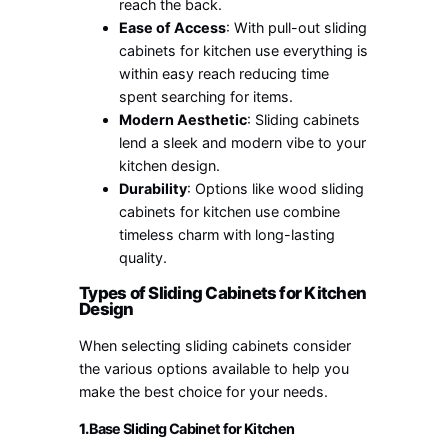
reach the back.
Ease of Access
: With pull-out sliding
cabinets for kitchen use everything is
within easy reach reducing time
spent searching for items.
Modern Aesthetic
: Sliding cabinets
lend a sleek and modern vibe to your
kitchen design.
Durability
: Options like wood sliding
cabinets for kitchen use combine
timeless charm with long-lasting
quality.
Types of Sliding Cabinets for Kitchen
Design
When selecting sliding cabinets consider
the various options available to help you
make the best choice for your needs.
1.
Base Sliding Cabinet for Kitchen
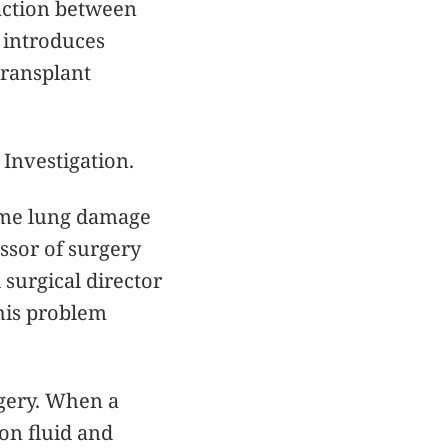
raction between
o introduces
transplant
 Investigation.
some lung damage
essor of surgery
surgical director
this problem
rgery. When a
ion fluid and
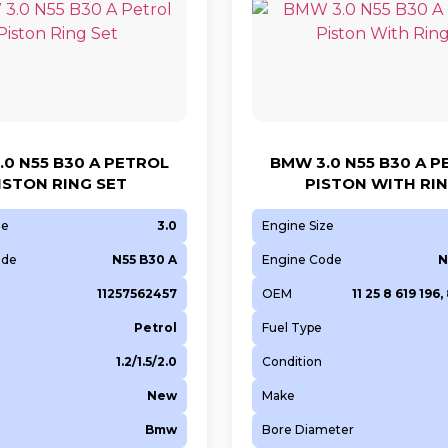
.0 N55 B30 A PETROL
BMW 3.0 N55 B30 A 
ISTON RING SET
PISTON WITH RI
ze
3.0
Engine Size
ode
N55 B30 A
Engine Code
N
11257562457
OEM
11 25 8 619 196,
Petrol
Fuel Type
1.2/1.5/2.0
Condition
New
Make
Bmw
Bore Diameter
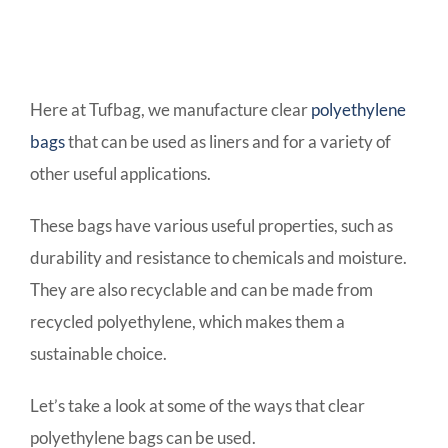
Here at Tufbag, we manufacture clear
polyethylene
bags
that can be used as liners and for a variety of
other useful applications.
These bags have various useful properties, such as
durability and resistance to chemicals and moisture.
They are also recyclable and can be made from
recycled polyethylene, which makes them a
sustainable choice.
Let’s take a look at some of the ways that clear
polyethylene bags can be used.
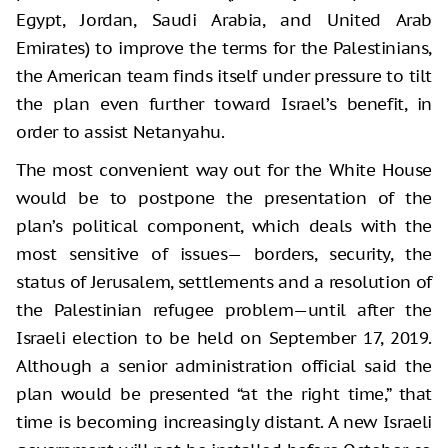
Egypt, Jordan, Saudi Arabia, and United Arab
Emirates) to improve the terms for the Palestinians,
the American team finds itself under pressure to tilt
the plan even further toward Israel’s benefit, in
order to assist Netanyahu.
The most convenient way out for the White House
would be to postpone the presentation of the
plan’s political component, which deals with the
most sensitive of issues— borders, security, the
status of Jerusalem, settlements and a resolution of
the Palestinian refugee problem—until after the
Israeli election to be held on September 17, 2019.
Although a senior administration official said the
plan would be presented “at the right time,” that
time is becoming increasingly distant. A new Israeli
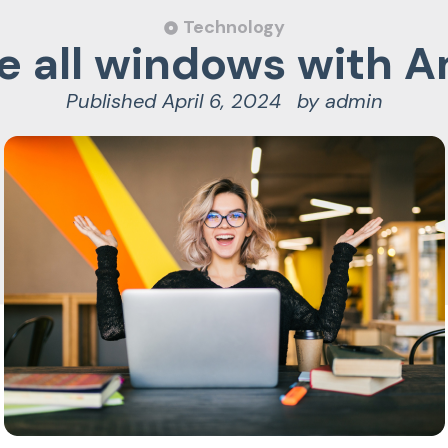
Technology
 all windows with 
Published
April 6, 2024
by
admin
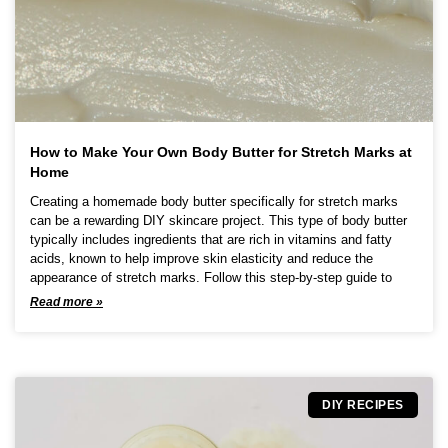
u
c
t
p
a
g
e
How to Make Your Own Body Butter for Stretch Marks at
Home
Creating a homemade body butter specifically for stretch marks
can be a rewarding DIY skincare project. This type of body butter
typically includes ingredients that are rich in vitamins and fatty
acids, known to help improve skin elasticity and reduce the
appearance of stretch marks. Follow this step-by-step guide to
Read more »
DIY RECIPES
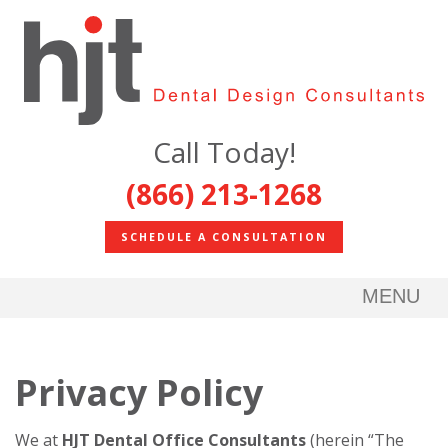
Call Today!
(866) 213-1268
SCHEDULE A CONSULTATION
MENU
Privacy Policy
We at
HJT Dental Office Consultants
(herein “The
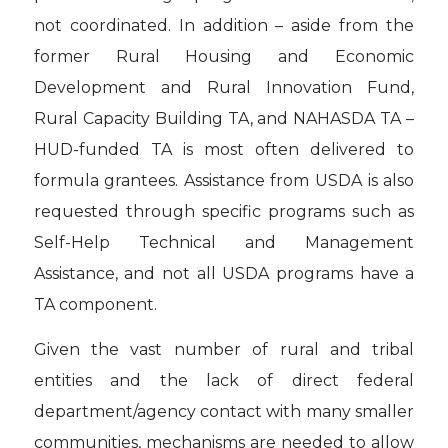
not coordinated. In addition – aside from the
former Rural Housing and Economic
Development and Rural Innovation Fund,
Rural Capacity Building TA, and NAHASDA TA –
HUD-funded TA is most often delivered to
formula grantees. Assistance from USDA is also
requested through specific programs such as
Self-Help Technical and Management
Assistance, and not all USDA programs have a
TA component.
Given the vast number of rural and tribal
entities and the lack of direct federal
department/agency contact with many smaller
communities, mechanisms are needed to allow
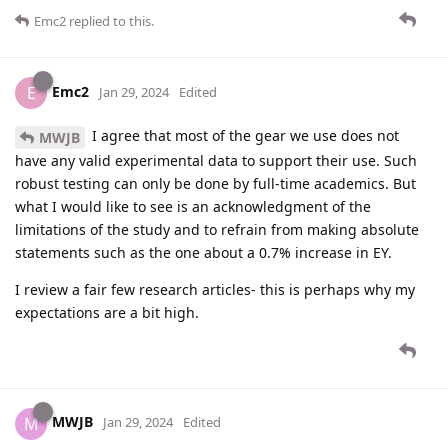
Emc2
replied to this.
Emc2
E
Jan 29, 2024
Edited
I agree that most of the gear we use does not
MWJB
have any valid experimental data to support their use. Such
robust testing can only be done by full-time academics. But
what I would like to see is an acknowledgment of the
limitations of the study and to refrain from making absolute
statements such as the one about a 0.7% increase in EY.
I review a fair few research articles- this is perhaps why my
expectations are a bit high.
MWJB
M
Jan 29, 2024
Edited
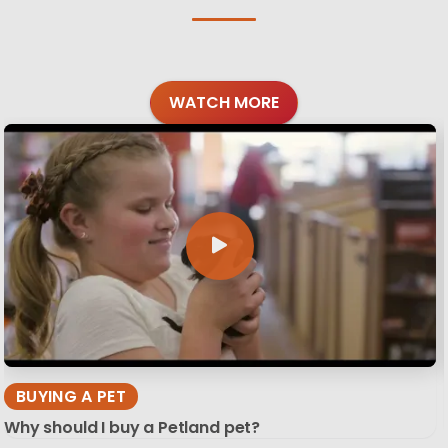
WATCH MORE
BUYING A PET
Why should I buy a Petland pet?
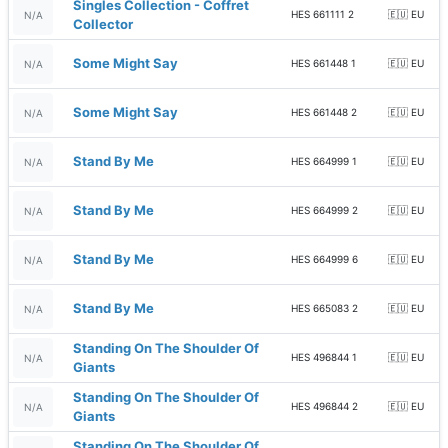
Singles Collection - Coffret
HES 661111 2
🇪🇺 EU
N/A
Collector
Some Might Say
HES 661448 1
🇪🇺 EU
N/A
Some Might Say
HES 661448 2
🇪🇺 EU
N/A
Stand By Me
HES 664999 1
🇪🇺 EU
N/A
Stand By Me
HES 664999 2
🇪🇺 EU
N/A
Stand By Me
HES 664999 6
🇪🇺 EU
N/A
Stand By Me
HES 665083 2
🇪🇺 EU
N/A
Standing On The Shoulder Of
HES 496844 1
🇪🇺 EU
N/A
Giants
Standing On The Shoulder Of
HES 496844 2
🇪🇺 EU
N/A
Giants
Standing On The Shoulder Of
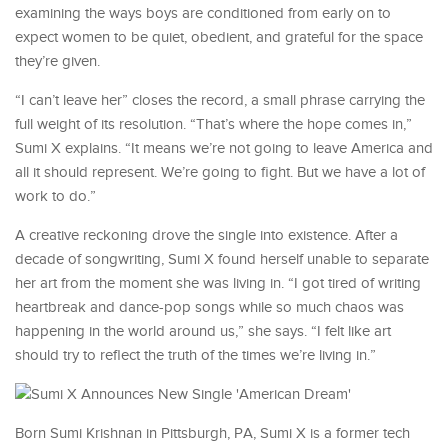
examining the ways boys are conditioned from early on to
expect women to be quiet, obedient, and grateful for the space
they’re given.
“I can’t leave her” closes the record, a small phrase carrying the
full weight of its resolution. “That’s where the hope comes in,”
Sumi X explains. “It means we’re not going to leave America and
all it should represent. We’re going to fight. But we have a lot of
work to do.”
A creative reckoning drove the single into existence. After a
decade of songwriting, Sumi X found herself unable to separate
her art from the moment she was living in. “I got tired of writing
heartbreak and dance-pop songs while so much chaos was
happening in the world around us,” she says. “I felt like art
should try to reflect the truth of the times we’re living in.”
Born Sumi Krishnan in Pittsburgh, PA, Sumi X is a former tech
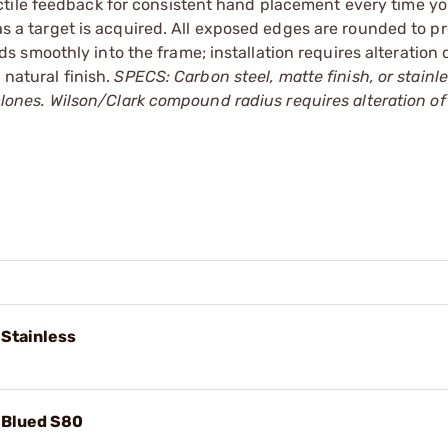
ctile feedback for consistent hand placement every time y
 as a target is acquired. All exposed edges are rounded to p
smoothly into the frame; installation requires alteration 
 natural finish.
SPECS: Carbon steel, matte finish, or stainle
d clones. Wilson/Clark compound radius requires alteration of
 Stainless
, Blued S80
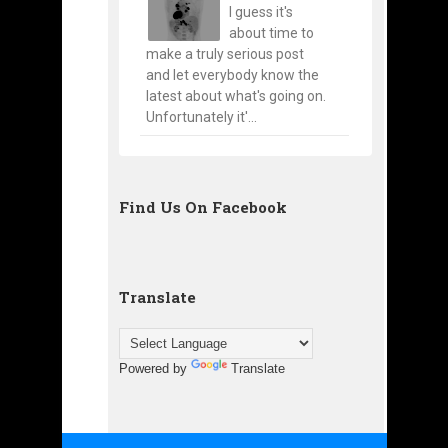
I guess it's
about time to
make a truly serious post
and let everybody know the
latest about what's going on.
Unfortunately it'...
Find Us On Facebook
Translate
Powered by
Translate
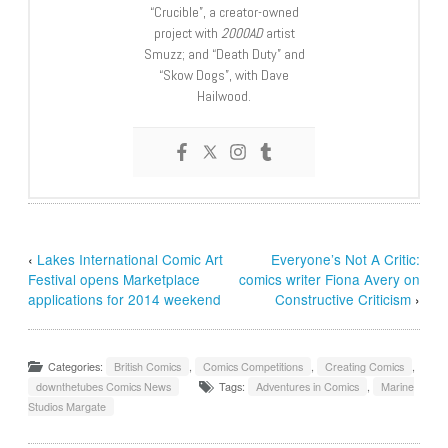
“Crucible”, a creator-owned
project with
2000AD
artist
Smuzz; and “Death Duty” and
“Skow Dogs”, with Dave
Hailwood.
‹
Lakes International Comic Art
Everyone’s Not A Critic:
Festival opens Marketplace
comics writer Fiona Avery on
applications for 2014 weekend
Constructive Criticism
›
Categories:
British Comics
,
Comics Competitions
,
Creating Comics
,
downthetubes Comics News
Tags:
Adventures in Comics
,
Marine
Studios Margate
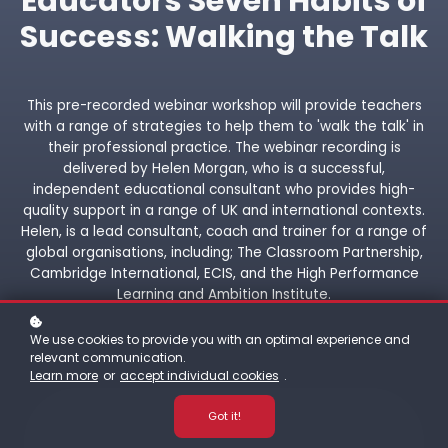
Educators Seven Habits of
Success: Walking the Talk
This pre-recorded webinar workshop will provide teachers
with a range of strategies to help them to 'walk the talk' in
their professional practice. The webinar recording is
delivered by Helen Morgan, who is a successful,
independent educational consultant who provides high-
quality support in a range of UK and international contexts.
Helen, is a lead consultant, coach and trainer for a range of
global organisations, including; The Classroom Partnership,
Cambridge International, ECIS, and the High Performance
Learning and Ambition Institute.
We use cookies to provide you with an optimal experience and
relevant communication.
Learn more
or
accept individual cookies
.
Got it!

_ _ _ _ _ _ _

:: What to produce ::
Write out the records above exactly as they appear, leaving out any pictures.

:: Result for this exercise ::
reach the back.
Ease of Access
: With pull-out sliding
cabinets for kitchen use everything is
within easy reach reducing time
spent searching for items.
Modern Aesthetic
: Sliding cabinets
lend a sleek and modern vibe to your
kitchen design.
Durability
: Options like wood sliding
cabinets for kitchen use combine
timeless charm with long-lasting
quality.
Types of Sliding Cabinets for Kitchen
Design
When selecting sliding cabinets consider
the various options available to help you
make the best choice for your needs.
1.
Base Sliding Cabinet for Kitchen
raction between
o introduces
transplant
 Investigation.
some lung damage
essor of surgery
surgical director
this problem
rgery. When a
ion fluid and
.0 N55 B30 A PETROL
BMW 3.0 N55 B30 A 
ISTON RING SET
PISTON WITH RI
ze
3.0
Engine Size
ode
N55 B30 A
Engine Code
N
11257562457
OEM
11 25 8 619 196,
Petrol
Fuel Type
1.2/1.5/2.0
Condition
New
Make
Bmw
Bore Diameter
Here at Tufbag, we manufacture clear
polyethylene
bags
that can be used as liners and for a variety of
other useful applications.
These bags have various useful properties, such as
durability and resistance to chemicals and moisture.
They are also recyclable and can be made from
recycled polyethylene, which makes them a
sustainable choice.
Let’s take a look at some of the ways that clear
polyethylene bags can be used.
Egypt, Jordan, Saudi Arabia, and United Arab
Emirates) to improve the terms for the Palestinians,
the American team finds itself under pressure to tilt
the plan even further toward Israel’s benefit, in
order to assist Netanyahu.
The most convenient way out for the White House
would be to postpone the presentation of the
plan’s political component, which deals with the
most sensitive of issues— borders, security, the
status of Jerusalem, settlements and a resolution of
the Palestinian refugee problem—until after the
Israeli election to be held on September 17, 2019.
Although a senior administration official said the
plan would be presented “at the right time,” that
time is becoming increasingly distant. A new Israeli
Technology
 all windows with 
Published
April 6, 2024
by
admin
u
c
t
p
a
g
e
How to Make Your Own Body Butter for Stretch Marks at
Home
Creating a homemade body butter specifically for stretch marks
can be a rewarding DIY skincare project. This type of body butter
typically includes ingredients that are rich in vitamins and fatty
acids, known to help improve skin elasticity and reduce the
appearance of stretch marks. Follow this step-by-step guide to
Read more »
DIY RECIPES
Call Today!
(866) 213-1268
SCHEDULE A CONSULTATION
MENU
Privacy Policy
We at
HJT Dental Office Consultants
(herein “The
not coordinated. In addition – aside from the
former Rural Housing and Economic
Development and Rural Innovation Fund,
Rural Capacity Building TA, and NAHASDA TA –
HUD-funded TA is most often delivered to
formula grantees. Assistance from USDA is also
requested through specific programs such as
Self-Help Technical and Management
Assistance, and not all USDA programs have a
TA component.
Given the vast number of rural and tribal
entities and the lack of direct federal
department/agency contact with many smaller
communities, mechanisms are needed to allow
Emc2
replied to this.
Emc2
E
Jan 29, 2024
Edited
I agree that most of the gear we use does not
MWJB
have any valid experimental data to support their use. Such
robust testing can only be done by full-time academics. But
what I would like to see is an acknowledgment of the
limitations of the study and to refrain from making absolute
statements such as the one about a 0.7% increase in EY.
I review a fair few research articles- this is perhaps why my
expectations are a bit high.
MWJB
M
Jan 29, 2024
Edited
WATCH MORE
BUYING A PET
Why should I buy a Petland pet?
Singles Collection - Coffret
HES 661111 2
🇪🇺 EU
N/A
Collector
Some Might Say
HES 661448 1
🇪🇺 EU
N/A
Some Might Say
HES 661448 2
🇪🇺 EU
N/A
Stand By Me
HES 664999 1
🇪🇺 EU
N/A
Stand By Me
HES 664999 2
🇪🇺 EU
N/A
Stand By Me
HES 664999 6
🇪🇺 EU
N/A
Stand By Me
HES 665083 2
🇪🇺 EU
N/A
Standing On The Shoulder Of
HES 496844 1
🇪🇺 EU
N/A
Giants
Standing On The Shoulder Of
HES 496844 2
🇪🇺 EU
N/A
Giants
Standing On The Shoulder Of
examining the ways boys are conditioned from early on to
expect women to be quiet, obedient, and grateful for the space
they’re given.
“I can’t leave her” closes the record, a small phrase carrying the
full weight of its resolution. “That’s where the hope comes in,”
Sumi X explains. “It means we’re not going to leave America and
all it should represent. We’re going to fight. But we have a lot of
work to do.”
A creative reckoning drove the single into existence. After a
decade of songwriting, Sumi X found herself unable to separate
her art from the moment she was living in. “I got tired of writing
heartbreak and dance-pop songs while so much chaos was
happening in the world around us,” she says. “I felt like art
should try to reflect the truth of the times we’re living in.”
Born Sumi Krishnan in Pittsburgh, PA, Sumi X is a former tech
ctile feedback for consistent hand placement every time y
 as a target is acquired. All exposed edges are rounded to p
smoothly into the frame; installation requires alteration 
 natural finish.
SPECS: Carbon steel, matte finish, or stainle
d clones. Wilson/Clark compound radius requires alteration of
 Stainless
, Blued S80
I guess it's
about time to
make a truly serious post
and let everybody know the
latest about what's going on.
Unfortunately it'...
Find Us On Facebook
Translate
Powered by
Translate
“Crucible”, a creator-owned
project with
2000AD
artist
Smuzz; and “Death Duty” and
“Skow Dogs”, with Dave
Hailwood.
‹
Lakes International Comic Art
Everyone’s Not A Critic:
Festival opens Marketplace
comics writer Fiona Avery on
applications for 2014 weekend
Constructive Criticism
›
Categories:
British Comics
,
Comics Competitions
,
Creating Comics
,
downthetubes Comics News
Tags:
Adventures in Comics
,
Marine
Studios Margate
Educators Seven Habits of
Success: Walking the Talk
This pre-recorded webinar workshop will provide teachers
with a range of strategies to help them to 'walk the talk' in
their professional practice. The webinar recording is
delivered by Helen Morgan, who is a successful,
independent educational consultant who provides high-
quality support in a range of UK and international contexts.
Helen, is a lead consultant, coach and trainer for a range of
global organisations, including; The Classroom Partnership,
Cambridge International, ECIS, and the High Performance
Learning and Ambition Institute.
We use cookies to provide you with an optimal experience and
relevant communication.
Learn more
or
accept individual cookies
.
Got it!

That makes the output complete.